Meng Wanzhou avait été arrêtée par les autorités canadiennes en décembre 2018, à la demande des États-Unis, pour des accusations de fraude bancaire.
Photo: Don Mackinnon Agence France Presse Meng Wanzhou avait été arrêtée par les autorités canadiennes en décembre 2018, à la demande des États-Unis, pour des accusations de fraude bancaire.

Les avocats de Meng Wanzhou affirment que le seul recours approprié face à une série d’abus de procédure dans cette affaire d’extradition consiste à suspendre toute l’affaire.

Me Tony Paisana a exhorté lundi la juge en chef adjointe de la Cour suprême de la Colombie-Britannique, Heather Holmes, de considérer les quatre « abus de procédure » allégués par la défense comme des « branches d’un même arbre » et d’évaluer leur impact cumulatif sur toute l’affaire d’extradition de la dirigeante de Huawei.

La défense conteste notamment la façon dont Mme Meng a été interrogée et arrêtée à l’aéroport de Vancouver, mais aussi les commentaires du président américain de l’époque. Donald Trump avait clairement indiqué qu’il interviendrait dans ce dossier d’extradition si cela pouvait favoriser les négociations commerciales entre les États-Unis et la Chine.

Mme Meng avait été arrêtée par les autorités canadiennes en décembre 2018, à la demande des États-Unis, pour des accusations de fraude bancaire. La directrice financière et sa société Huawei nient ces accusations. Elle est accusée aux États-Unis d’avoir menti concernant le contrôle de Huawei sur une autre entreprise qui faisait des affaires en Iran. Ce mensonge présumé aurait fait courir à la banque internationale HSBC le risque de violer les sanctions américaines contre Téhéran, soutiennent les procureurs américains.

Allégations rejetées par la Couronne

Les avocats du procureur général du Canada rejettent les allégations d’abus de procédure et ils ont accusé les avocats de Mme Meng de vouloir transformer son dossier d’extradition en procès.

Lundi, la défense a plaidé que « lorsque l’inconduite est constatée dans les États et les agences de façon latérale, mais aussi verticalement, de haut en bas de la hiérarchie, nous disons que cela doit aggraver les abus » de procédures.

« L’ampleur des abus dans ce cas est l’un des aspects les plus singuliers de cette affaire », a soutenu Me Paisana. « Les inconduites vont d’avocats américains en première ligne qui ont rédigé les documents judiciaires, jusqu’aux policiers chargés d’arrêter Mme Meng conformément à la loi, et jusqu’à tout en haut : jusqu’au président des États-Unis. »

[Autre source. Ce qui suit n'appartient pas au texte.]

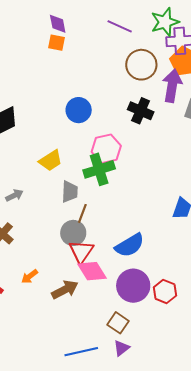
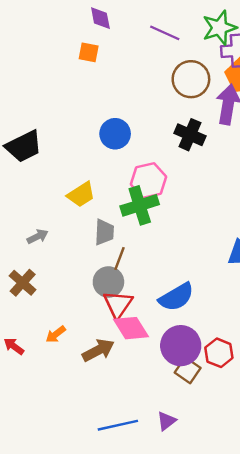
purple diamond: (58, 24) -> (100, 18), moved
brown square: (118, 323) -> (188, 370), moved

Le tribunal a entendu la semaine dernière des arguments sur la dernière partie des abus de procédure allégués par la défense. La cour entend maintenant les arguments des deux parties concernant les moyens d’en tenir compte, le cas échéant, avant de passer à l’audience d’extradition proprement dite, qui devrait se terminer d’ici le 20 août.